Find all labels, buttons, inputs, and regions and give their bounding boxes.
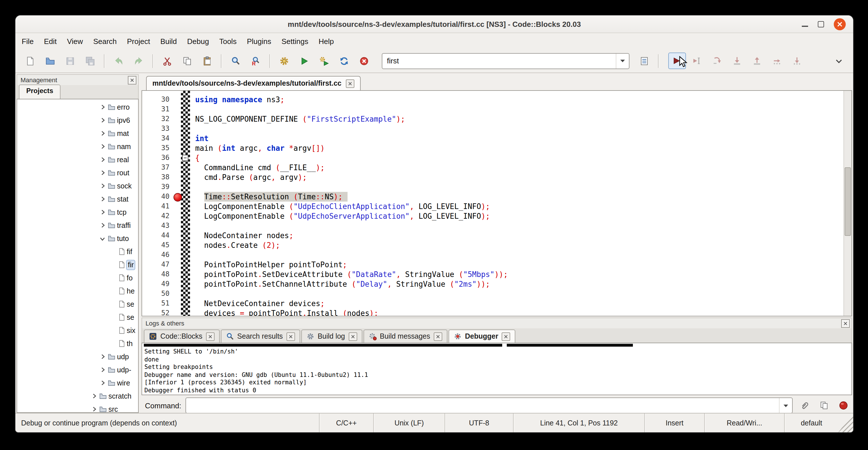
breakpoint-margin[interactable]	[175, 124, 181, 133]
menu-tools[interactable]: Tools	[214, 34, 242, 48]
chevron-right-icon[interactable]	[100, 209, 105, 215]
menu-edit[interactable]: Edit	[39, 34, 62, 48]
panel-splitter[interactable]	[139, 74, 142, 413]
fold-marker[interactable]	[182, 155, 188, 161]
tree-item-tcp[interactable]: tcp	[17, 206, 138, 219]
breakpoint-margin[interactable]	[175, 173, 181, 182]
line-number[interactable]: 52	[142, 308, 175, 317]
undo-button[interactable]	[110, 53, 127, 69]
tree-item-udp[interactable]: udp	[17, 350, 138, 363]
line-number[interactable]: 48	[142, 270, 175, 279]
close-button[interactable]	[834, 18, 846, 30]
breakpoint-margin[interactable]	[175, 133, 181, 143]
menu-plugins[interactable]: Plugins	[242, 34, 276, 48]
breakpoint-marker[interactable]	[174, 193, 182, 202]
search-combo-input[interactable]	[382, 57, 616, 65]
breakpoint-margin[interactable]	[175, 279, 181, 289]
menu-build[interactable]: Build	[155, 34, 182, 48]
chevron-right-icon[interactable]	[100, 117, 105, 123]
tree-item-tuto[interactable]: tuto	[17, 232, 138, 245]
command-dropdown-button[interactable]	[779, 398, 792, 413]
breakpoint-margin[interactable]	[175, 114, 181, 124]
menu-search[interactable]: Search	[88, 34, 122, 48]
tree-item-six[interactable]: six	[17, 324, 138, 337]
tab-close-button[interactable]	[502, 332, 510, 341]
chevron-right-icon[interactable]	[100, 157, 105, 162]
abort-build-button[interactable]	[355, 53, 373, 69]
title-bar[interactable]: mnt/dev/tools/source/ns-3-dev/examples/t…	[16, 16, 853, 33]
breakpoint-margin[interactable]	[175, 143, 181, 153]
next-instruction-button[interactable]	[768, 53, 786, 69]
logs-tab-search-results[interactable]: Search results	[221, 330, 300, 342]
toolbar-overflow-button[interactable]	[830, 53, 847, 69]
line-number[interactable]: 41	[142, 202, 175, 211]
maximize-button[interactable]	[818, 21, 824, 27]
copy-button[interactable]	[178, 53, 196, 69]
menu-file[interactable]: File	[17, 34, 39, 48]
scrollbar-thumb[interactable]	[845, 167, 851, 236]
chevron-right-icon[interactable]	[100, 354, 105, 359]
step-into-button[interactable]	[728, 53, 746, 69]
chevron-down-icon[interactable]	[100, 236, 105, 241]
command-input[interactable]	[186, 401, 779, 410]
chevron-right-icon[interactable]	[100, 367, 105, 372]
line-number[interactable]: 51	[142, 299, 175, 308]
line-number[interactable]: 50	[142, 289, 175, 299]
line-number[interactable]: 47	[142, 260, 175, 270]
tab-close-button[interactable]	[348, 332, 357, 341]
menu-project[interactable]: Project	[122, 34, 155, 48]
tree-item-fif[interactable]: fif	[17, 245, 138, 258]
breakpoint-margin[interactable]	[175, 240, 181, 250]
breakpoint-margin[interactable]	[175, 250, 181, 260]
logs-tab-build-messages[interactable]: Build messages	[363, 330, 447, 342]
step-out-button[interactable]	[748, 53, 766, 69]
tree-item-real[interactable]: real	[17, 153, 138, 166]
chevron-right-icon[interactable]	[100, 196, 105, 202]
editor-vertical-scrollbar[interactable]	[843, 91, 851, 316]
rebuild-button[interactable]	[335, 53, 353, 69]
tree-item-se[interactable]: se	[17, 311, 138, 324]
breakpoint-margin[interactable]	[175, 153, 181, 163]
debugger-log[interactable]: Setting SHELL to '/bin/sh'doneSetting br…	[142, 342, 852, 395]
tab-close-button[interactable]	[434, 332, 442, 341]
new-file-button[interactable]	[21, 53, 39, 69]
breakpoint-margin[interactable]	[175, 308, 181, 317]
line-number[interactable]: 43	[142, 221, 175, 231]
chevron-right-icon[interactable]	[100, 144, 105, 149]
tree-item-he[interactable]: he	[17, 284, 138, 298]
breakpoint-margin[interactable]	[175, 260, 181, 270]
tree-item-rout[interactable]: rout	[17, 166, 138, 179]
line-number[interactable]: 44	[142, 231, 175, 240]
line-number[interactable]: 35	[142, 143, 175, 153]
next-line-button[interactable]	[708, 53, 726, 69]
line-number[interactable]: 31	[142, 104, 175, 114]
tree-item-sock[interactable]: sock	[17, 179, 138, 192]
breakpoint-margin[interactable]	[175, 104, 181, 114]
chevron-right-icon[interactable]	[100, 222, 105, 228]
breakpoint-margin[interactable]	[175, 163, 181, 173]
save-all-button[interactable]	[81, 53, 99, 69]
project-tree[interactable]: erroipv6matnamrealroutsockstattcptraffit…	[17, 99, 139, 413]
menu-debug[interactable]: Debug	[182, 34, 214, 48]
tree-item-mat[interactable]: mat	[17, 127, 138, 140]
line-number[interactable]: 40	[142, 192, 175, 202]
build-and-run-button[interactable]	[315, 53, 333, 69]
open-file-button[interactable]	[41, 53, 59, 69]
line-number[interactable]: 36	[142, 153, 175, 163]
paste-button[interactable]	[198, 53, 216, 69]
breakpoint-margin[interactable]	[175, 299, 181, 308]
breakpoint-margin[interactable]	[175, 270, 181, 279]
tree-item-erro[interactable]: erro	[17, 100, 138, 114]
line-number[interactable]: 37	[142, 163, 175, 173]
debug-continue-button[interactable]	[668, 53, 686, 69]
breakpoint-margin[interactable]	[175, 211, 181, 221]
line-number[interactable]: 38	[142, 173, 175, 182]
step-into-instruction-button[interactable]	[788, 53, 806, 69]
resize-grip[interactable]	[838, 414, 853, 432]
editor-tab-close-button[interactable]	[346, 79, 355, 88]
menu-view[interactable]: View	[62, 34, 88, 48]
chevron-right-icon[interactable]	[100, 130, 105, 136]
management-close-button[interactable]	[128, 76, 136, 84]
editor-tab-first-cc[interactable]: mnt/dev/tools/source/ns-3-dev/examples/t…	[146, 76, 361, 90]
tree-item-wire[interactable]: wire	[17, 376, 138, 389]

ACTIVITY » Every line above is to be written out unchanged, with the pictures omitted.

SOLUTION BELOW »
Find all labels, buttons, inputs, and regions and give their bounding boxes.
breakpoint-margin[interactable]	[175, 124, 181, 133]
menu-tools[interactable]: Tools	[214, 34, 242, 48]
chevron-right-icon[interactable]	[100, 209, 105, 215]
menu-edit[interactable]: Edit	[39, 34, 62, 48]
panel-splitter[interactable]	[139, 74, 142, 413]
fold-marker[interactable]	[182, 155, 188, 161]
tree-item-tcp[interactable]: tcp	[17, 206, 138, 219]
breakpoint-margin[interactable]	[175, 173, 181, 182]
line-number[interactable]: 52	[142, 308, 175, 317]
undo-button[interactable]	[110, 53, 127, 69]
tree-item-udp[interactable]: udp	[17, 350, 138, 363]
line-number[interactable]: 48	[142, 270, 175, 279]
close-button[interactable]	[834, 18, 846, 30]
breakpoint-margin[interactable]	[175, 133, 181, 143]
menu-plugins[interactable]: Plugins	[242, 34, 276, 48]
breakpoint-marker[interactable]	[174, 193, 182, 202]
search-combo-input[interactable]	[382, 57, 616, 65]
breakpoint-margin[interactable]	[175, 279, 181, 289]
menu-build[interactable]: Build	[155, 34, 182, 48]
chevron-right-icon[interactable]	[100, 117, 105, 123]
tree-item-tuto[interactable]: tuto	[17, 232, 138, 245]
command-dropdown-button[interactable]	[779, 398, 792, 413]
breakpoint-margin[interactable]	[175, 114, 181, 124]
menu-search[interactable]: Search	[88, 34, 122, 48]
tree-item-six[interactable]: six	[17, 324, 138, 337]
tab-close-button[interactable]	[502, 332, 510, 341]
chevron-right-icon[interactable]	[100, 157, 105, 162]
abort-build-button[interactable]	[355, 53, 373, 69]
title-bar[interactable]: mnt/dev/tools/source/ns-3-dev/examples/t…	[16, 16, 853, 33]
breakpoint-margin[interactable]	[175, 143, 181, 153]
next-instruction-button[interactable]	[768, 53, 786, 69]
logs-tab-search-results[interactable]: Search results	[221, 330, 300, 342]
toolbar-overflow-button[interactable]	[830, 53, 847, 69]
line-number[interactable]: 41	[142, 202, 175, 211]
maximize-button[interactable]	[818, 21, 824, 27]
copy-button[interactable]	[178, 53, 196, 69]
menu-file[interactable]: File	[17, 34, 39, 48]
scrollbar-thumb[interactable]	[845, 167, 851, 236]
chevron-right-icon[interactable]	[100, 354, 105, 359]
step-into-button[interactable]	[728, 53, 746, 69]
chevron-down-icon[interactable]	[100, 236, 105, 241]
command-input[interactable]	[186, 401, 779, 410]
chevron-right-icon[interactable]	[100, 367, 105, 372]
line-number[interactable]: 51	[142, 299, 175, 308]
line-number[interactable]: 50	[142, 289, 175, 299]
line-number[interactable]: 47	[142, 260, 175, 270]
tab-close-button[interactable]	[348, 332, 357, 341]
menu-project[interactable]: Project	[122, 34, 155, 48]
tree-item-fif[interactable]: fif	[17, 245, 138, 258]
breakpoint-margin[interactable]	[175, 240, 181, 250]
breakpoint-margin[interactable]	[175, 250, 181, 260]
logs-tab-build-messages[interactable]: Build messages	[363, 330, 447, 342]
step-out-button[interactable]	[748, 53, 766, 69]
tree-item-real[interactable]: real	[17, 153, 138, 166]
chevron-right-icon[interactable]	[100, 196, 105, 202]
editor-vertical-scrollbar[interactable]	[843, 91, 851, 316]
rebuild-button[interactable]	[335, 53, 353, 69]
tree-item-se[interactable]: se	[17, 311, 138, 324]
breakpoint-margin[interactable]	[175, 153, 181, 163]
debugger-log[interactable]: Setting SHELL to '/bin/sh'doneSetting br…	[142, 342, 852, 395]
tab-close-button[interactable]	[434, 332, 442, 341]
new-file-button[interactable]	[21, 53, 39, 69]
breakpoint-margin[interactable]	[175, 308, 181, 317]
line-number[interactable]: 43	[142, 221, 175, 231]
chevron-right-icon[interactable]	[100, 144, 105, 149]
tree-item-he[interactable]: he	[17, 284, 138, 298]
breakpoint-margin[interactable]	[175, 260, 181, 270]
tree-item-rout[interactable]: rout	[17, 166, 138, 179]
line-number[interactable]: 44	[142, 231, 175, 240]
line-number[interactable]: 35	[142, 143, 175, 153]
next-line-button[interactable]	[708, 53, 726, 69]
line-number[interactable]: 31	[142, 104, 175, 114]
tree-item-sock[interactable]: sock	[17, 179, 138, 192]
breakpoint-margin[interactable]	[175, 104, 181, 114]
chevron-right-icon[interactable]	[100, 222, 105, 228]
breakpoint-margin[interactable]	[175, 163, 181, 173]
save-all-button[interactable]	[81, 53, 99, 69]
project-tree[interactable]: erroipv6matnamrealroutsockstattcptraffit…	[17, 99, 139, 413]
menu-debug[interactable]: Debug	[182, 34, 214, 48]
tree-item-mat[interactable]: mat	[17, 127, 138, 140]
line-number[interactable]: 40	[142, 192, 175, 202]
build-and-run-button[interactable]	[315, 53, 333, 69]
open-file-button[interactable]	[41, 53, 59, 69]
line-number[interactable]: 36	[142, 153, 175, 163]
paste-button[interactable]	[198, 53, 216, 69]
breakpoint-margin[interactable]	[175, 299, 181, 308]
breakpoint-margin[interactable]	[175, 270, 181, 279]
tree-item-erro[interactable]: erro	[17, 100, 138, 114]
line-number[interactable]: 37	[142, 163, 175, 173]
debug-continue-button[interactable]	[668, 53, 686, 69]
breakpoint-margin[interactable]	[175, 211, 181, 221]
line-number[interactable]: 38	[142, 173, 175, 182]
step-into-instruction-button[interactable]	[788, 53, 806, 69]
resize-grip[interactable]	[838, 414, 853, 432]
editor-tab-close-button[interactable]	[346, 79, 355, 88]
menu-view[interactable]: View	[62, 34, 88, 48]
chevron-right-icon[interactable]	[100, 130, 105, 136]
management-close-button[interactable]	[128, 76, 136, 84]
editor-tab-first-cc[interactable]: mnt/dev/tools/source/ns-3-dev/examples/t…	[146, 76, 361, 90]
tree-item-wire[interactable]: wire	[17, 376, 138, 389]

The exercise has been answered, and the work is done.